Un sourire s'immisce sur mes lèvres. A croire qu'il lit dans les pensées, même à distance. 

— Tu le feras la prochaine fois, je souffle plus comme une question qu'une affirmation.

— Si tu me laisse faire, je n'aurais pas de honte à en abuser.

Je glousse, les yeux fermés, imaginant qu'il est là, avec moi, qu'il me tient contre lui.

— Tu travailles demain ?

— Non. Toi ?

— Non.

— D'accord.

— D'accord, je répète avec un sourire.

Nous restons tous les deux silencieux. Les minutes s'écoulent et je n'écoute que sa respiration, lente et régulière.

— Tess ?

— Mmm ?

— Tu dors ?

— Non.

— D'accord.

Je souris, les yeux toujours fermés.

— D'accord, je souffle en retour. 

— J'ai l'impression d'avoir seize ans.

— Je ne crois pas que les garçons de seize ans passent leur soirée à discuter au téléphone avec des filles.

— Je crois que si.

— Ils ne doivent pas avoir beaucoup de choses à se dire.

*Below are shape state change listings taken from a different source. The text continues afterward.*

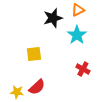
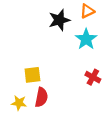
yellow square: (34, 54) -> (32, 75), moved
red semicircle: (37, 87) -> (41, 97), turned -36

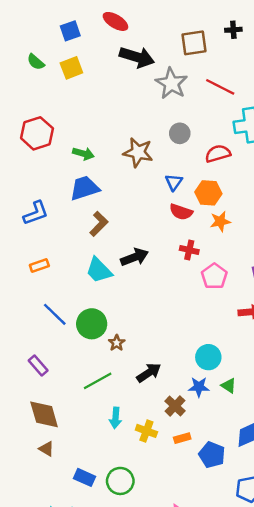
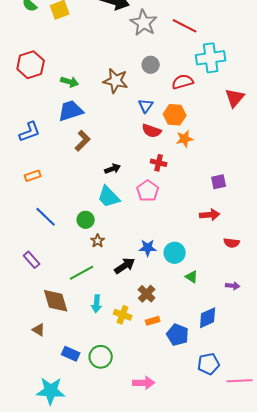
black arrow: (135, 257) -> (113, 169), size x0.7
cyan trapezoid: (99, 270) -> (109, 197), moved
pink pentagon: (214, 276) -> (148, 191), moved
green circle: (92, 324) -> (86, 220), moved, size x0.7
blue star: (199, 387) -> (148, 248), moved
brown diamond: (44, 414) -> (56, 301), moved

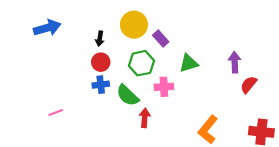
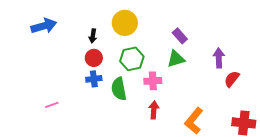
purple rectangle: (161, 39) -> (180, 36), moved
green semicircle: (128, 95) -> (119, 89), turned 35
red arrow: (145, 118) -> (154, 110), moved

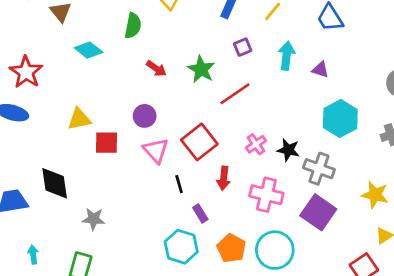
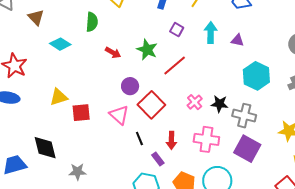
purple square: (243, 47) -> (177, 29), turned -32
purple circle: (145, 116) -> (130, 86), moved
red arrow: (224, 178) -> (171, 140), moved

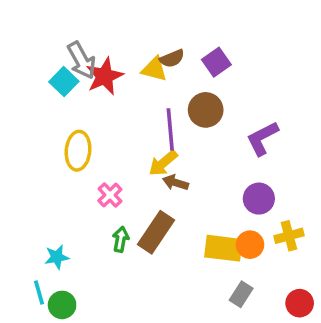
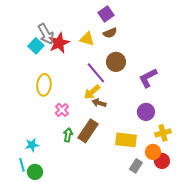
brown semicircle: (172, 59) -> (110, 33), moved
purple square: (216, 62) -> (106, 14), moved
purple line: (170, 129) -> (96, 73), turned -35
orange circle: (250, 245) -> (153, 152), moved
red circle: (300, 303) -> (162, 161), moved

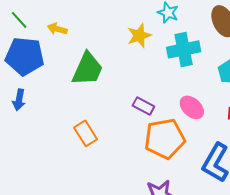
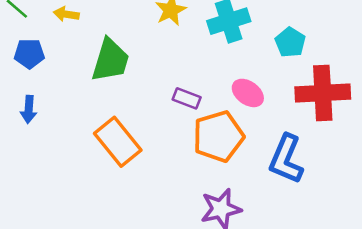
blue pentagon: (25, 56) -> (29, 54), size x0.6
orange rectangle: (86, 133) -> (118, 142), size x1.5

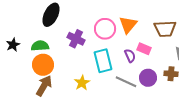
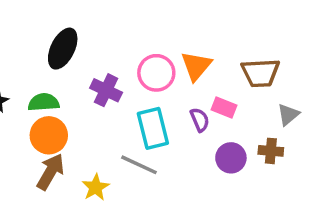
gray line: (126, 82) -> (139, 165), moved
yellow star: (82, 83) -> (96, 187), moved

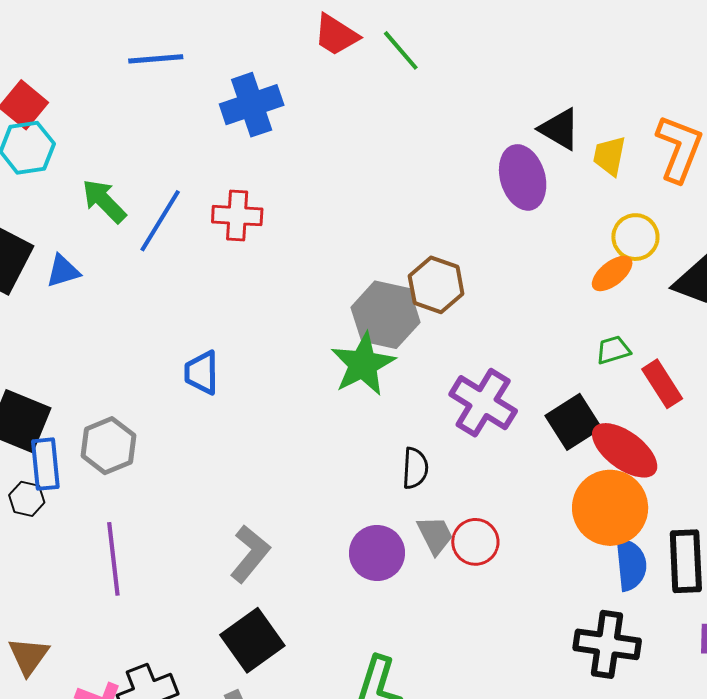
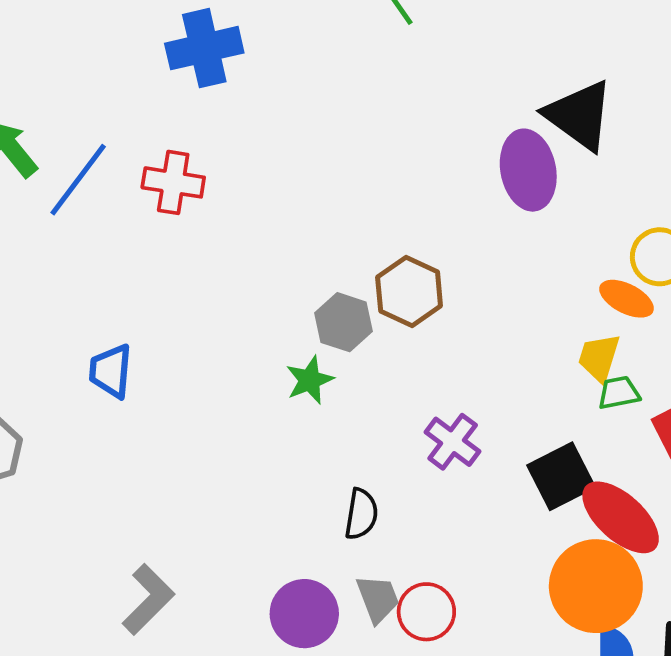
black triangle: (560, 129) -> (579, 115), size x1.4
yellow trapezoid: (610, 156) -> (599, 358), moved
orange ellipse: (612, 273) -> (627, 299), turned 60
gray hexagon: (386, 315) -> (343, 322), size x0.7
green star: (363, 364) -> (310, 380), size x0.6
purple cross: (483, 403) -> (453, 442), size x0.7

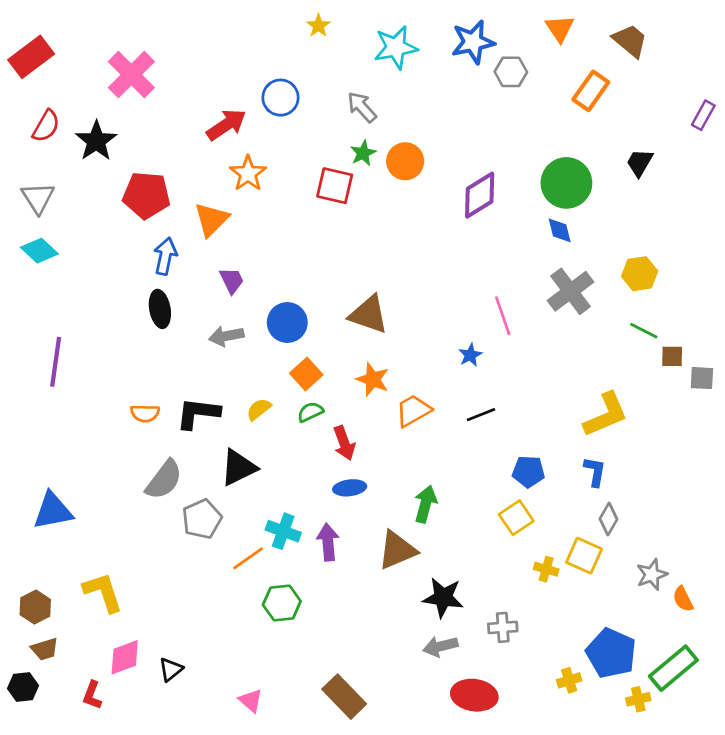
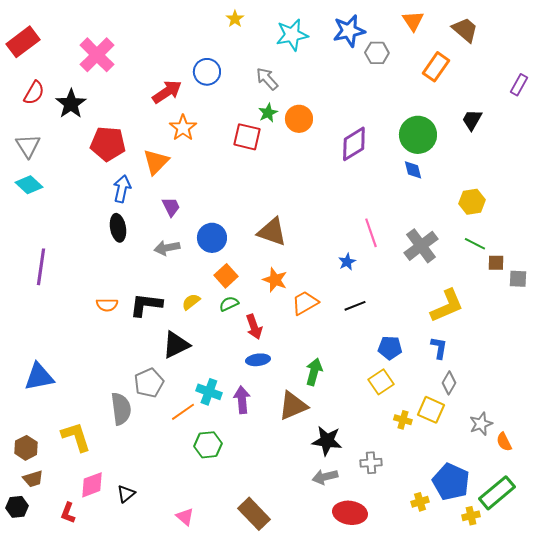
gray cross: (570, 291) -> (421, 246), moved
gray semicircle: (164, 480) -> (121, 409), moved, turned -44

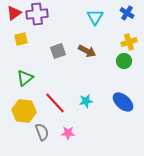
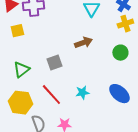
yellow cross: (129, 42) -> (125, 24), moved
gray square: (58, 51) -> (54, 63), moved
brown arrow: (87, 51) -> (83, 43), turned -48

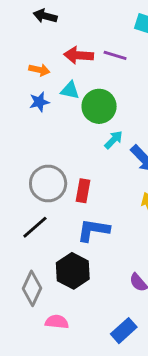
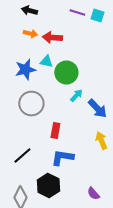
purple line: (115, 55) -> (77, 12), moved
orange arrow: (39, 70) -> (30, 34), moved
blue star: (39, 102) -> (25, 70), size x1.5
gray circle: (48, 183) -> (31, 104), moved

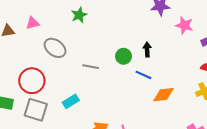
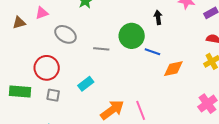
black arrow: (147, 50) -> (158, 17), moved
green circle: (124, 56) -> (132, 36), size x1.6
gray square: (36, 110) -> (53, 95), size x0.6

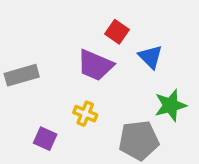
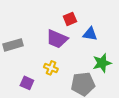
red square: (117, 32) -> (70, 19), turned 32
blue triangle: (150, 57) -> (90, 34), turned -35

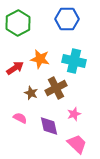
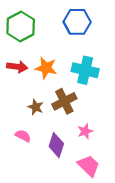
red arrow: (15, 68) -> (17, 67), moved, turned 42
purple diamond: (49, 126) -> (56, 145), turned 30

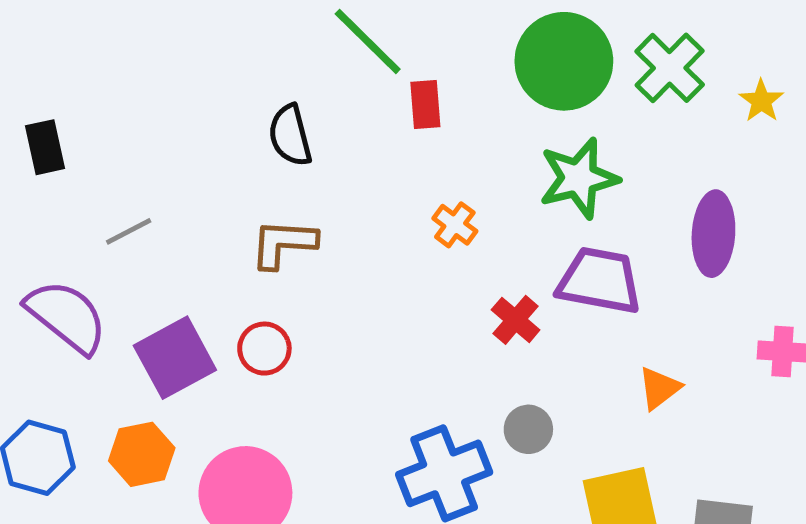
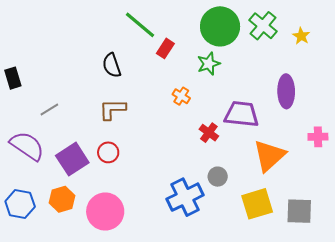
red rectangle: (425, 104) -> (165, 48), turned 42
green star: (579, 178) -> (209, 64), moved, size x0.7
orange triangle: (659, 388) -> (269, 156), size x1.8

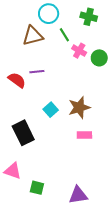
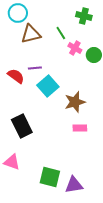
cyan circle: (49, 14) -> (18, 13), moved
cyan square: (51, 110) -> (48, 86), moved, size x1.5
green square: (37, 188) -> (50, 177), moved, size x1.5

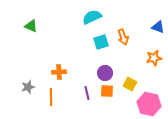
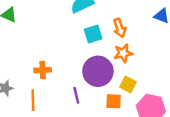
orange star: (154, 58) -> (123, 53), moved
purple circle: (105, 73) -> (98, 71), size x1.6
orange square: (107, 91) -> (114, 101), moved

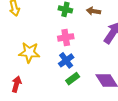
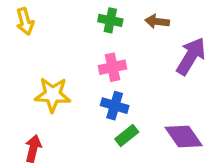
blue cross: (66, 60) -> (115, 106), turned -35

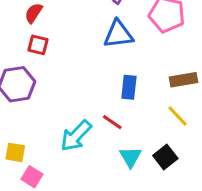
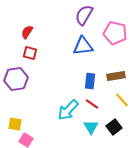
brown rectangle: (183, 80) -> (116, 76), moved
red line: (112, 122) -> (92, 104), moved
cyan arrow: (76, 136) -> (68, 110), moved

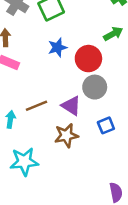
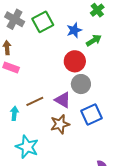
blue star: (57, 47) -> (74, 30), moved
blue square: (106, 125) -> (92, 115), size x1.5
cyan star: (24, 162) -> (27, 147), turned 30

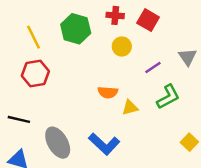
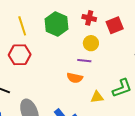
red square: (148, 20) -> (115, 25), turned 30
purple line: (153, 67) -> (84, 61), moved, turned 32
yellow triangle: (130, 108) -> (97, 97), moved

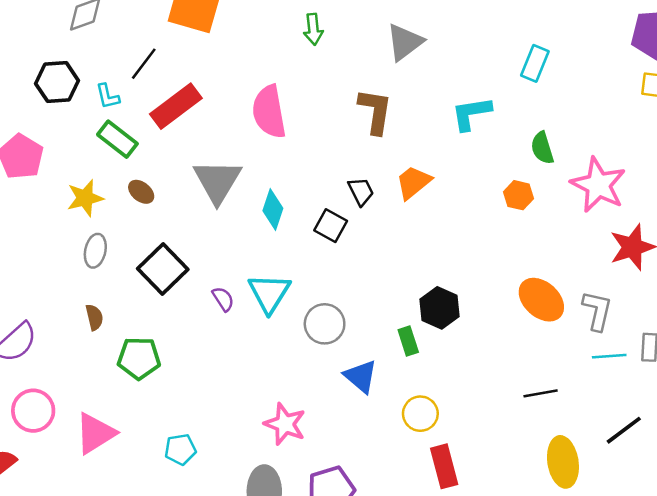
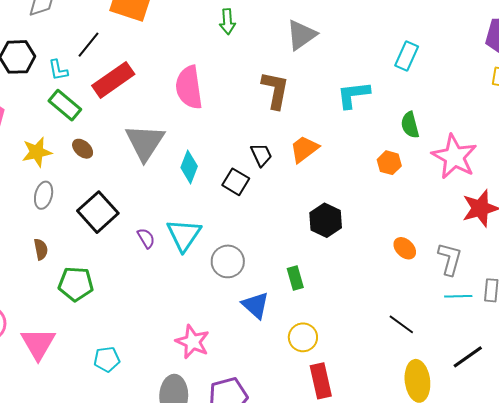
orange ellipse: (541, 300) -> (405, 248), size x0.6
black hexagon: (439, 308) -> (326, 220), moved
black line: (541, 393) -> (401, 324), turned 44
pink triangle: (95, 433) -> (38, 344), turned -30

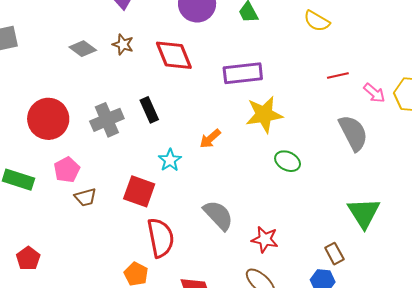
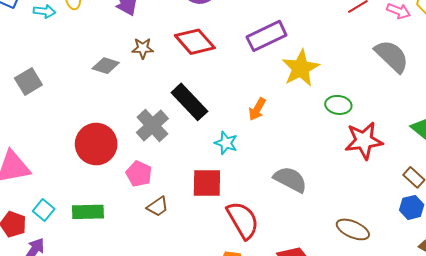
black rectangle: (149, 110) -> (189, 102), size x1.5
pink pentagon: (67, 170) -> (139, 174), moved
red star: (265, 239) -> (364, 141), moved, size x1.4

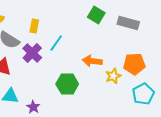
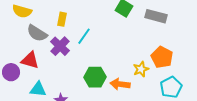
orange arrow: (92, 61) -> (120, 84), moved
orange pentagon: (134, 64) -> (162, 57), turned 30

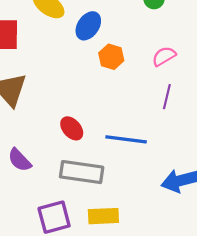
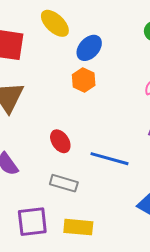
orange hexagon: (111, 57) -> (84, 80), moved
gray rectangle: (82, 172) -> (64, 183), size x0.7

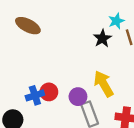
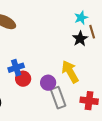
black star: (102, 38) -> (80, 39), moved
blue cross: (35, 95) -> (16, 68), moved

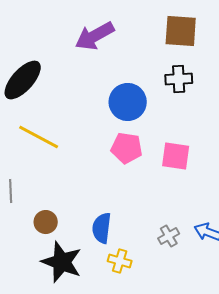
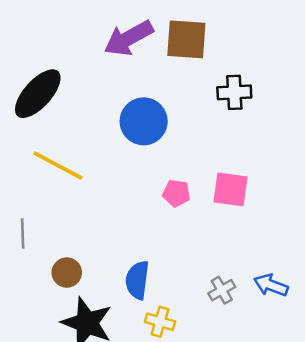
brown square: (181, 31) -> (186, 39), moved
blue circle: (128, 102) -> (144, 121), moved
pink pentagon: (127, 148) -> (176, 193), moved, size x0.7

— Peut-être qu'ils ne parlent pas.

— Vous avez les idées très mal placées monsieur... c'est quoi ton nom déjà ?

— Jacobs. Je n'en reviens pas que tu ne le sache pas !

— Je n'ai jamais eu besoin de le savoir jusqu'à maintenant.

— Tu as couché avec moi, sans même connaitre mon nom ?

— Tu étais « l'ami de Jules », ça m'a suffi.

— J'ai un peu l'impression d'être un objet tout à coup.

Je ris et serre mon coussin un peu plus fort, comme si c'était lui.

— Alors dites-moi, monsieur Drew Jacobs. Que se diraient des ados de seize ans à notre place ?

— Ils se lamenteraient sur leurs journées interminables de cours, leurs profs incompétents, et imagineraient sans doute leur avenir ensemble à l'université.

— Tu n'es pas allé à l'université, toi.

— Ah ! Tu as quand même fait ton enquête sur moi ?

Je me sens rougir, bien que je n'ai pas spécialement posé des questions à son sujet, j'ai tout de même retenu les informations que Sophia m'a confié. 

— Non. C'est Sophia qui a dû le mentionner.

— Mais tu as retenu l'information.

Je grogne mais suis interrompue par un bâillement.

— Excuse-moi.

— Tu devrais dormir.

— C'est bon, je peux encore tenir quelques minutes.

Je ris et me couche sur le dos.

— Je crois que tu vas t'endormir au téléphone.

— Peut-être.

Il bâille à nouveau.

— Je vais te laisser dormir.

— D'accord, il marmonne sans raccrocher.

— D'accord.

Je ne raccroche pas non plus. J'écoute sa respiration, mon coussin encore serré contre ma poitrine.

— Tess ?

— Oui ?

— Bonne nuit.

— Bonne nuit.

Je me laisse aller dans les profondeurs de mes pensées pour y trouver le sommeil. Je crois que c'est la meilleure conversation que j'ai eue avec Drew. J'entends son souffle devenir plus lourd, mais je ne raccroche toujours pas. Confortablement installée dans mon lit, je m'endors en imaginant qu'il est juste à côté de moi.